Data entries:

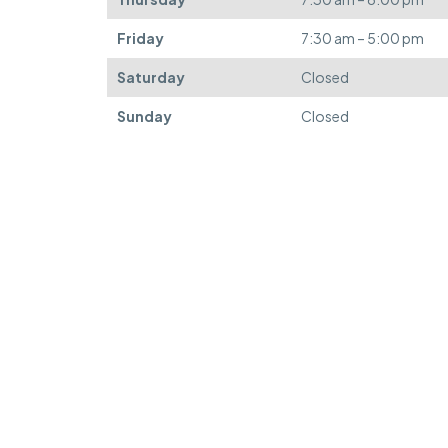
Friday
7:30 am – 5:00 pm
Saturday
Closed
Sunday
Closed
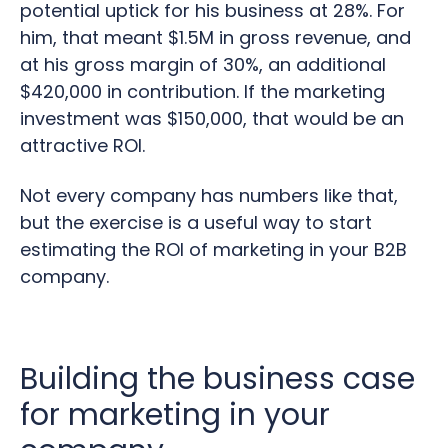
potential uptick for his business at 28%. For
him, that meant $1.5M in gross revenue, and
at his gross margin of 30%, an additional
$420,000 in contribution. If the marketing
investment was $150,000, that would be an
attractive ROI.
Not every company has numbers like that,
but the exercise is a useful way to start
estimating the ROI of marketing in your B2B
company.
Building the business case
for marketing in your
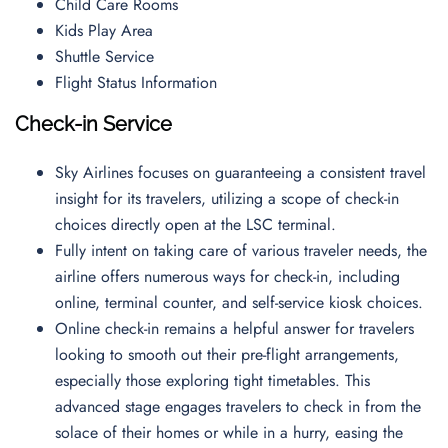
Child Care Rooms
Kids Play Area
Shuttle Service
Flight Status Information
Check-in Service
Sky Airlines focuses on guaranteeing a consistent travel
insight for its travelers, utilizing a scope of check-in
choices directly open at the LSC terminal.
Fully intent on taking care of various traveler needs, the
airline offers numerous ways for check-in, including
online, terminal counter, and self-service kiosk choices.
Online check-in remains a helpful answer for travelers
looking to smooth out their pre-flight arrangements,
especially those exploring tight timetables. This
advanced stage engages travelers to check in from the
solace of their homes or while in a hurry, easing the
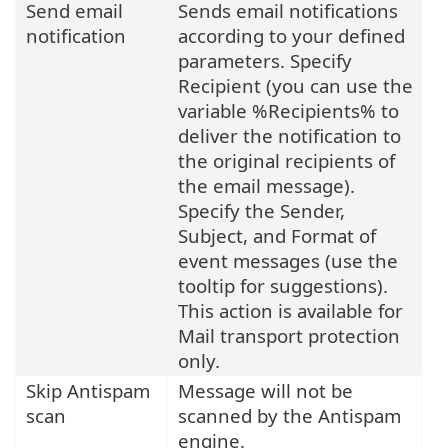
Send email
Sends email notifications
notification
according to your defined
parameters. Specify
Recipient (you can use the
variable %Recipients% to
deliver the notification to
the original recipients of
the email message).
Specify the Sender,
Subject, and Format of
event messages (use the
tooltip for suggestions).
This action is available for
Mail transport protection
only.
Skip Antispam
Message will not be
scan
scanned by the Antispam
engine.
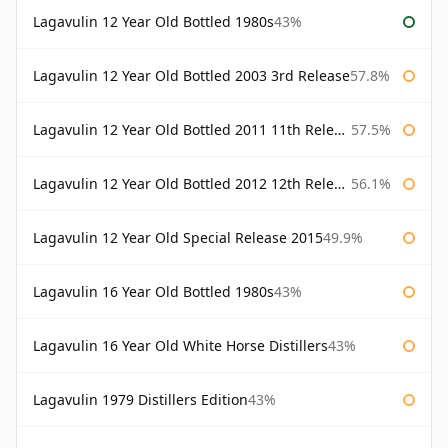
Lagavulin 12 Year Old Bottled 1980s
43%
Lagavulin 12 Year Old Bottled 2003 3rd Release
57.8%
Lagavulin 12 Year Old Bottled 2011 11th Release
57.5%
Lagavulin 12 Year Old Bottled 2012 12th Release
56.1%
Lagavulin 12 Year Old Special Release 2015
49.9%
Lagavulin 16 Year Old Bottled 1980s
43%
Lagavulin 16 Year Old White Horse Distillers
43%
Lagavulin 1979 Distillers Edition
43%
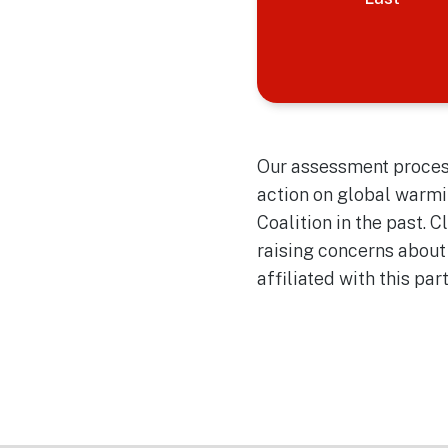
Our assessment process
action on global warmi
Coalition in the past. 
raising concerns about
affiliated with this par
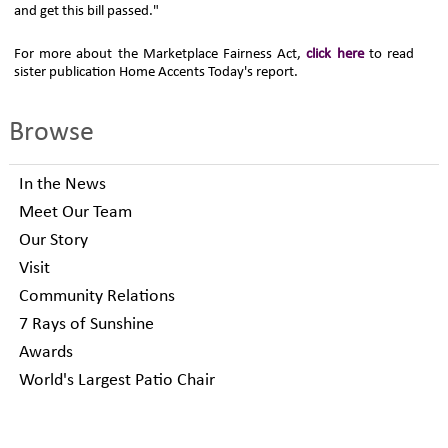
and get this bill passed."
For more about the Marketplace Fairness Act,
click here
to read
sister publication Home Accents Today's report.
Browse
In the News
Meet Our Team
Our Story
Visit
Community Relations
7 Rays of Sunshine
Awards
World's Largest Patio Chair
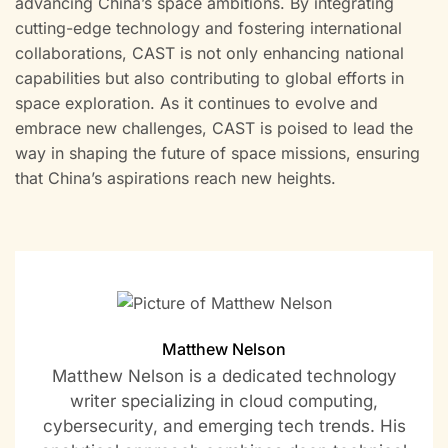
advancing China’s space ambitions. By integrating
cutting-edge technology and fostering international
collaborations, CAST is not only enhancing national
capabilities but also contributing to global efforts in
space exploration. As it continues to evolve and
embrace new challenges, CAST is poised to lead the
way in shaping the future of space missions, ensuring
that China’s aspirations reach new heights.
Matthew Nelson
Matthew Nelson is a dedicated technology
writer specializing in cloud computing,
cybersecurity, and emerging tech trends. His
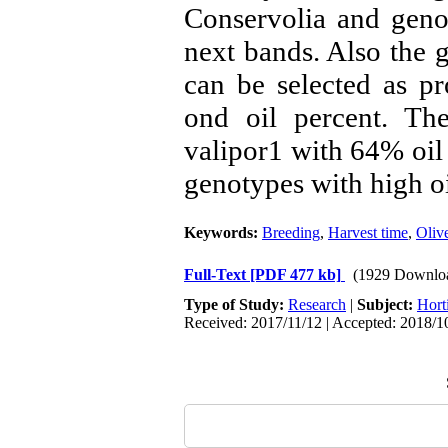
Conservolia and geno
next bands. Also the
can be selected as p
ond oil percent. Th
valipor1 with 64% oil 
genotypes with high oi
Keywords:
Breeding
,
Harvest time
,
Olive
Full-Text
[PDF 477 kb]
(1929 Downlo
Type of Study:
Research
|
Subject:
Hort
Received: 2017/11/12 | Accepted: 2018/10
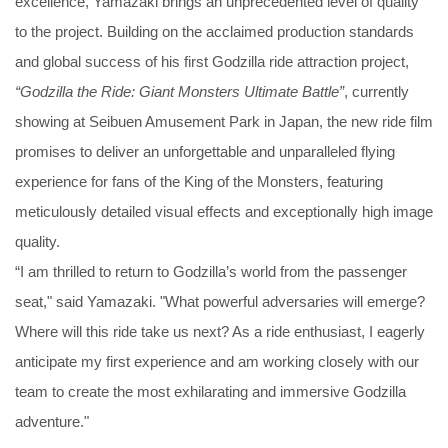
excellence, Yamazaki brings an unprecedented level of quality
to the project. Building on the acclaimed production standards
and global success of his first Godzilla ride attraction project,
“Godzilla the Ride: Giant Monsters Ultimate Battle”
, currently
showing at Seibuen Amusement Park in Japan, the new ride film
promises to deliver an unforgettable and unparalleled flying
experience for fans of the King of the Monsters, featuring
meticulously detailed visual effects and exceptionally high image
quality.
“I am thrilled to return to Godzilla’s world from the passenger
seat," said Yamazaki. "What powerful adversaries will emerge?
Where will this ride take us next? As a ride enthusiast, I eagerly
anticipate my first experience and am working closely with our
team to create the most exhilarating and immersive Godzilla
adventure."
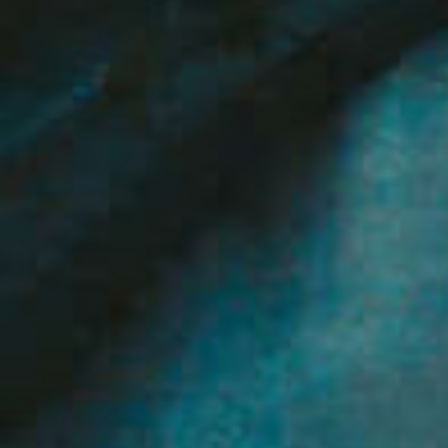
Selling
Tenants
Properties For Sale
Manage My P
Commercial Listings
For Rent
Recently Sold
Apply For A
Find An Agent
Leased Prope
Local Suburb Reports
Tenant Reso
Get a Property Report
---
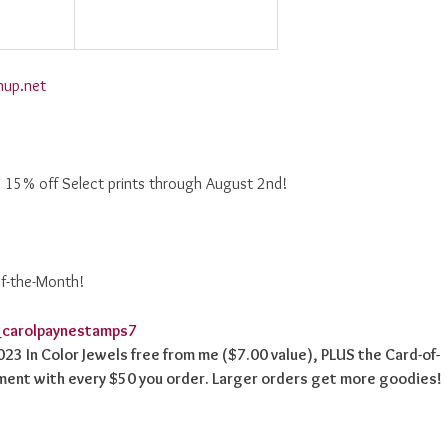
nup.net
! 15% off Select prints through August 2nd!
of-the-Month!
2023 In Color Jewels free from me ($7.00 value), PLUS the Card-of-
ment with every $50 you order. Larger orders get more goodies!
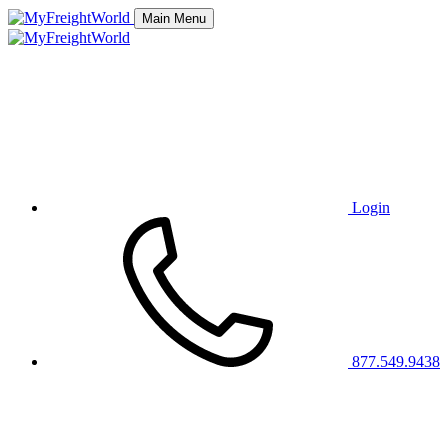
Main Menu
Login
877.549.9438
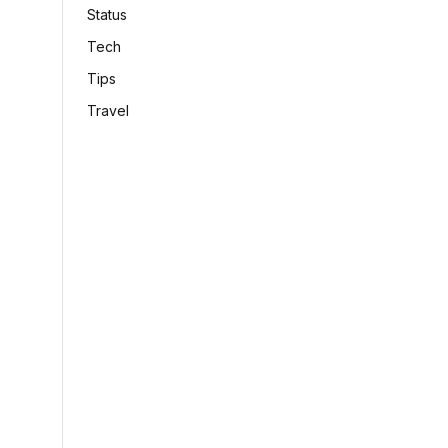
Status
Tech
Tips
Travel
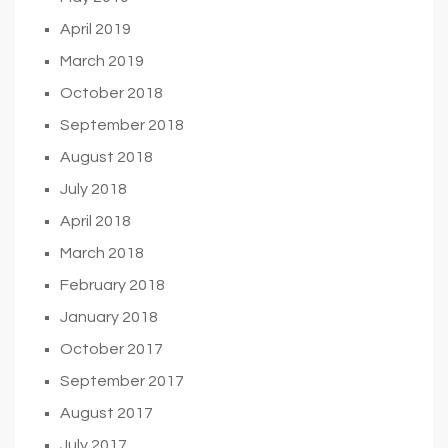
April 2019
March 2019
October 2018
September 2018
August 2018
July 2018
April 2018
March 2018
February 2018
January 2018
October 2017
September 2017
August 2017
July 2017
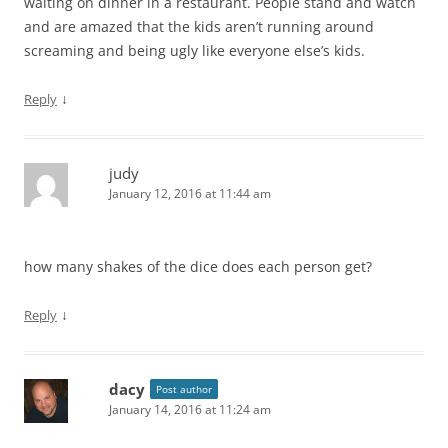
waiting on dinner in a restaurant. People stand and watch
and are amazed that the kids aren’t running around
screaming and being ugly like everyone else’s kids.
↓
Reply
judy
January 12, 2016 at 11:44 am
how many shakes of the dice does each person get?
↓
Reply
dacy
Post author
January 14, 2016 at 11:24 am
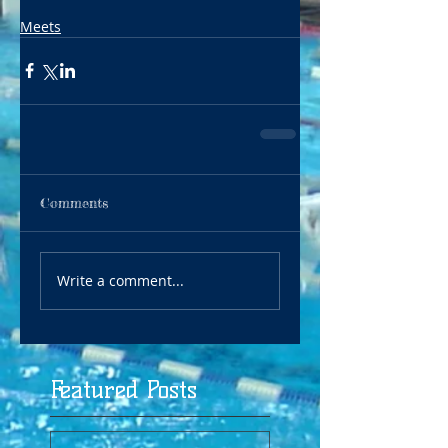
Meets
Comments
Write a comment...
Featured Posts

◆ Exercise directions ◆
Your answer is the exact run of lines above from the one with "January 12, 2016 at 11:44 am" through the one with "Featured Posts", both ends included, minus any picture.

◆ Exercise result ◆
January 12, 2016 at 11:44 am
how many shakes of the dice does each person get?
↓
Reply
dacy
Post author
January 14, 2016 at 11:24 am
Meets
Comments
Write a comment...
Featured Posts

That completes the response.